→ **PROVIDED ENTRIES**:
---

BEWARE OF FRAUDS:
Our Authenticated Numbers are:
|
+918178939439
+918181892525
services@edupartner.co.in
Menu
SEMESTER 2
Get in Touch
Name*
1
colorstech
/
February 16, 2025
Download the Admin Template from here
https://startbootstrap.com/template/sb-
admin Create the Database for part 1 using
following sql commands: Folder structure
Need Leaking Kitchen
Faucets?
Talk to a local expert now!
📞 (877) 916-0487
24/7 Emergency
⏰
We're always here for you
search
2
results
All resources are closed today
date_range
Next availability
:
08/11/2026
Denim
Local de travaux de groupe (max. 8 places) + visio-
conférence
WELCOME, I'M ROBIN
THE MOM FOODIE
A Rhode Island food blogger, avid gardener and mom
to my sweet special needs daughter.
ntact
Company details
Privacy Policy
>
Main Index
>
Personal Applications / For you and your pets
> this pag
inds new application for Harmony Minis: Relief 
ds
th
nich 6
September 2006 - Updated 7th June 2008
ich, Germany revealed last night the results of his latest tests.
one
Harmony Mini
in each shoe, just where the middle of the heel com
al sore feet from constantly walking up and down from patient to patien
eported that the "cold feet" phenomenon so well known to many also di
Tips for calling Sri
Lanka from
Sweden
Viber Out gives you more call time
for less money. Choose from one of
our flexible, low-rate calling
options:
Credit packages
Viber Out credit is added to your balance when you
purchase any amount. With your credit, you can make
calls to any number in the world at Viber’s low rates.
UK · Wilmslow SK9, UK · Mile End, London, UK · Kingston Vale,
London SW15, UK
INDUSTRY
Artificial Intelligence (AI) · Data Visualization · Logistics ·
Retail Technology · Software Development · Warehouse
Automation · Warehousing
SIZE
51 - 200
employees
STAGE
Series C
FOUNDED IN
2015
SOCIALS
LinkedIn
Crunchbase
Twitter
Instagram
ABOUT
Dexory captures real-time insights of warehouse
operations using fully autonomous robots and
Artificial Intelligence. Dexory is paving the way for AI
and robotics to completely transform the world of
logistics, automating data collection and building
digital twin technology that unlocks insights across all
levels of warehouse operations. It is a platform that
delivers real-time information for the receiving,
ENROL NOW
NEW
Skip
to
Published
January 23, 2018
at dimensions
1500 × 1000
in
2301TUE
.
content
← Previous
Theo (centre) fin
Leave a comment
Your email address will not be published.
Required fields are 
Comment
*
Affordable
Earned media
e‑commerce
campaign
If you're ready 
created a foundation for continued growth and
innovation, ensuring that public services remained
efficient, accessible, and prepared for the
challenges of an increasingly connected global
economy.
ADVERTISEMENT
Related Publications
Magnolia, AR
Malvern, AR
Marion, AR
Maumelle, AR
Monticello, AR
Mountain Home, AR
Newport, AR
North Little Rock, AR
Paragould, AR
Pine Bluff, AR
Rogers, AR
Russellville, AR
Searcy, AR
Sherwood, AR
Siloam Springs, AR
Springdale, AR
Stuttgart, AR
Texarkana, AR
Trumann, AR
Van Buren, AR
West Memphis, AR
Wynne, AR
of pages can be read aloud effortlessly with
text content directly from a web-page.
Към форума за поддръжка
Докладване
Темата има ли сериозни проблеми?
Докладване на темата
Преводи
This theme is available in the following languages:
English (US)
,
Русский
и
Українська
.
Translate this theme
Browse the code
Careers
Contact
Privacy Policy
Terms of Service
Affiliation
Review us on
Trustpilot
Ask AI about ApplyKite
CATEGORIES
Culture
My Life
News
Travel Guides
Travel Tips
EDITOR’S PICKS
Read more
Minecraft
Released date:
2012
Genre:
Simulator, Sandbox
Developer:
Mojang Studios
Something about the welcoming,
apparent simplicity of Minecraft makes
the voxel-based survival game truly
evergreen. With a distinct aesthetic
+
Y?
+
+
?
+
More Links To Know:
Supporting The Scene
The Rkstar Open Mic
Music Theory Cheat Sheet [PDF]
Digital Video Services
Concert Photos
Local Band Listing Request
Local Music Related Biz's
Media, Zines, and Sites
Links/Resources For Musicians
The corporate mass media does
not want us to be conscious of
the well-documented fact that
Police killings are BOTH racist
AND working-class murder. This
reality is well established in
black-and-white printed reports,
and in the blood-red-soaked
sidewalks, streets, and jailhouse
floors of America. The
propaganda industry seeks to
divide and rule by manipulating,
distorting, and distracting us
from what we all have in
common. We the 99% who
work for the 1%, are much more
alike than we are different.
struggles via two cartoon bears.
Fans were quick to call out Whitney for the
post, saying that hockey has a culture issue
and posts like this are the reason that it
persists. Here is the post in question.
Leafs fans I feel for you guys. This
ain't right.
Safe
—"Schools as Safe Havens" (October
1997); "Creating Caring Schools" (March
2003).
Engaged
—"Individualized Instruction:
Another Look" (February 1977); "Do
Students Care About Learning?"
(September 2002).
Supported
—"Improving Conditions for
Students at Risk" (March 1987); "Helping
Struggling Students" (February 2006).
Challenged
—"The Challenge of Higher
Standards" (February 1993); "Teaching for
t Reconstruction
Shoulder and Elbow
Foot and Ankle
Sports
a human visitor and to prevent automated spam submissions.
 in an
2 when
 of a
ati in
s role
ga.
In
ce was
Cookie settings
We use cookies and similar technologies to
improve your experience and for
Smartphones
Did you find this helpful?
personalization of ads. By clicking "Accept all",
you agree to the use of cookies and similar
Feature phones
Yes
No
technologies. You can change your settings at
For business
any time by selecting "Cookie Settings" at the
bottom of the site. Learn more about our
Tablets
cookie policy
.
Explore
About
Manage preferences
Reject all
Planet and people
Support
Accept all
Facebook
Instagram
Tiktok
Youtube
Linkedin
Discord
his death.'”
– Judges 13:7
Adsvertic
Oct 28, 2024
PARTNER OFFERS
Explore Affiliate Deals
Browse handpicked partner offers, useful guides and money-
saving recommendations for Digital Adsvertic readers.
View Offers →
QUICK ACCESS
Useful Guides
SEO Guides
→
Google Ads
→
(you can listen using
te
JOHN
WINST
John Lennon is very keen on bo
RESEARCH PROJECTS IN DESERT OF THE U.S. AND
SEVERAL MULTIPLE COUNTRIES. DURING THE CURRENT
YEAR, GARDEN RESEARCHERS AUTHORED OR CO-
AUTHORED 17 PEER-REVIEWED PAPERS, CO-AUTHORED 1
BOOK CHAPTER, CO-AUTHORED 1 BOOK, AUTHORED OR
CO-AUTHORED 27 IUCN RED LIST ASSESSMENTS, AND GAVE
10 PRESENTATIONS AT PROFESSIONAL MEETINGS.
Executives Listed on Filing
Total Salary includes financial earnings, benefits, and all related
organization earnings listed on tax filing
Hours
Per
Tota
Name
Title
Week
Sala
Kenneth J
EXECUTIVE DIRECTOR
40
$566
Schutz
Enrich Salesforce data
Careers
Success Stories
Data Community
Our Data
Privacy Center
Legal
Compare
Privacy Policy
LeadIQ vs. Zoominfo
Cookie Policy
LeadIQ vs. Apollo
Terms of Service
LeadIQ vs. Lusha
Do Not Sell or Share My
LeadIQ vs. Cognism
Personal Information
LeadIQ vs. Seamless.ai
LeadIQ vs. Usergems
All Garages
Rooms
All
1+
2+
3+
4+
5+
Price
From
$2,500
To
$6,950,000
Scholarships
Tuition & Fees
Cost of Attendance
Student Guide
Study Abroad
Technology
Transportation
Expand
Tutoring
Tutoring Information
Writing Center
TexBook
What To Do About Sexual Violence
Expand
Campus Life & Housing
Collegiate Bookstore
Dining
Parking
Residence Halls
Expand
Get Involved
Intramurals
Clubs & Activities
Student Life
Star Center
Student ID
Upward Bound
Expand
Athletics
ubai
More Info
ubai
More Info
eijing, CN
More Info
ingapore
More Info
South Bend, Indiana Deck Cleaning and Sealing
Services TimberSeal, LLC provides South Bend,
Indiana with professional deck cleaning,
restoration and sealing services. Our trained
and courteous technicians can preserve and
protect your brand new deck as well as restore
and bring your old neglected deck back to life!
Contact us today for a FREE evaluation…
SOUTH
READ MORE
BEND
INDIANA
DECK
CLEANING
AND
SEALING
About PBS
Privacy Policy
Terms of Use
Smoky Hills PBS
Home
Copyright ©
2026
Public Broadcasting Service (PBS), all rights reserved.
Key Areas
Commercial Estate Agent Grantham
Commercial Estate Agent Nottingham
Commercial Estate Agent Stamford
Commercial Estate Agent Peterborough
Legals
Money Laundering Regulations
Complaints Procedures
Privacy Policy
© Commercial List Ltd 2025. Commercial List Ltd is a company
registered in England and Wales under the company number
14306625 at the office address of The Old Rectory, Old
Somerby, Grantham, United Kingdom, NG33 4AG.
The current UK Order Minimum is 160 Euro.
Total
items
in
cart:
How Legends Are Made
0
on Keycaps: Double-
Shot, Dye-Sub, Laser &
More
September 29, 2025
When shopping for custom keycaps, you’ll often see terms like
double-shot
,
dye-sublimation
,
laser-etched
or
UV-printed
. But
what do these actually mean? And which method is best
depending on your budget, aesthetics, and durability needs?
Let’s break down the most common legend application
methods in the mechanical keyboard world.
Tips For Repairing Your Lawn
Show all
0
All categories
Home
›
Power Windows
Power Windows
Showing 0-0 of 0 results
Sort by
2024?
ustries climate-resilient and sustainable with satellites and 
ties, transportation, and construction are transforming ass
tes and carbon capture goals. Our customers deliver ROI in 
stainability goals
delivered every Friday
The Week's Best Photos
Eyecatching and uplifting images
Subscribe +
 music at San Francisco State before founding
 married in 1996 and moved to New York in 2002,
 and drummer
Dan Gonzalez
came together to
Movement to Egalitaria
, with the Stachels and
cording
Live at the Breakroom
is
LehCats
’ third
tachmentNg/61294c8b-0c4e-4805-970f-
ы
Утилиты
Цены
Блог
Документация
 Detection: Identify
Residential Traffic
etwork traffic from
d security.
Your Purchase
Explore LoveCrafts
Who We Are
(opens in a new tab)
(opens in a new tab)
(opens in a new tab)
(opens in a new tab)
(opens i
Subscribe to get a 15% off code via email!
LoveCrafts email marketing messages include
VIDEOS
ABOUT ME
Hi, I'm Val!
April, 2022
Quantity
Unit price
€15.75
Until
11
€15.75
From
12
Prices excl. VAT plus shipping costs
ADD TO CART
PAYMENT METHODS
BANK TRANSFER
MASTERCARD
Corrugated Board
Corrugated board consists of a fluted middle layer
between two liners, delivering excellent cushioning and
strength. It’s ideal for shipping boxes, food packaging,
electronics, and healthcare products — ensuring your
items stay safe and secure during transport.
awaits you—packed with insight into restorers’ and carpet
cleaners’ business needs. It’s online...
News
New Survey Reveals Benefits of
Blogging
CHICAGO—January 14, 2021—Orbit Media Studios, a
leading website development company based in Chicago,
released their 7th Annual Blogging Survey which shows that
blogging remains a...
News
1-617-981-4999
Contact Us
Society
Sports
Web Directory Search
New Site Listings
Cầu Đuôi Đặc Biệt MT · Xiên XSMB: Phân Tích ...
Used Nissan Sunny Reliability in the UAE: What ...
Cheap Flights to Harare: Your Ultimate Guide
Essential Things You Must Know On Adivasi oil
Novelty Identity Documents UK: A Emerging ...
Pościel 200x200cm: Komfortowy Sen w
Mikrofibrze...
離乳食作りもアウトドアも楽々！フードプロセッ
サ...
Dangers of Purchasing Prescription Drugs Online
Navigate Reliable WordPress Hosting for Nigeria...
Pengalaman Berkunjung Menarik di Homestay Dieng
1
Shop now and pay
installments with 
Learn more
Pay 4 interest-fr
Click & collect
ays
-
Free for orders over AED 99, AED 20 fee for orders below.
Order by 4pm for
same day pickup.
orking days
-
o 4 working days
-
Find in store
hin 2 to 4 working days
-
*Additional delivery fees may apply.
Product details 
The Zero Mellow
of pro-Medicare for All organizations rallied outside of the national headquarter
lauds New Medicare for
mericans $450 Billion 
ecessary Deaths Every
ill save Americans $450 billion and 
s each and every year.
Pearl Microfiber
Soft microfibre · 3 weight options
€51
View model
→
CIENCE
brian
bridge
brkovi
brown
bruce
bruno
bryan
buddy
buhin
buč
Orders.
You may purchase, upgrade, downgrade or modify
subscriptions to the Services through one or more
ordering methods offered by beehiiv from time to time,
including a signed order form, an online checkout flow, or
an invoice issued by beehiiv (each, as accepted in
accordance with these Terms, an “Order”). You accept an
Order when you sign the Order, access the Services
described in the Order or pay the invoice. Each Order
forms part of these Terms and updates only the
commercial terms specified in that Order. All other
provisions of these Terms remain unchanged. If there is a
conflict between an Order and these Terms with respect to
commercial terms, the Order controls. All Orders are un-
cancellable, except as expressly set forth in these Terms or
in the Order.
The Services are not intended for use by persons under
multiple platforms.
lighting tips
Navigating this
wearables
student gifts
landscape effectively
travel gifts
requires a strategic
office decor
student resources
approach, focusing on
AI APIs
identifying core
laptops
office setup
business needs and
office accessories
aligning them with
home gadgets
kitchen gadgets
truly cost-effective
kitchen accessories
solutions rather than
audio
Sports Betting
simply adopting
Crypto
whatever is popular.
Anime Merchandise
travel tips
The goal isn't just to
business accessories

---

→ **WORK TO BE COMPLETED**: Every line above that holds "goals" should be tallied; answer with the total alone.

→ **ANSWER TO THE PROBLEM**: 2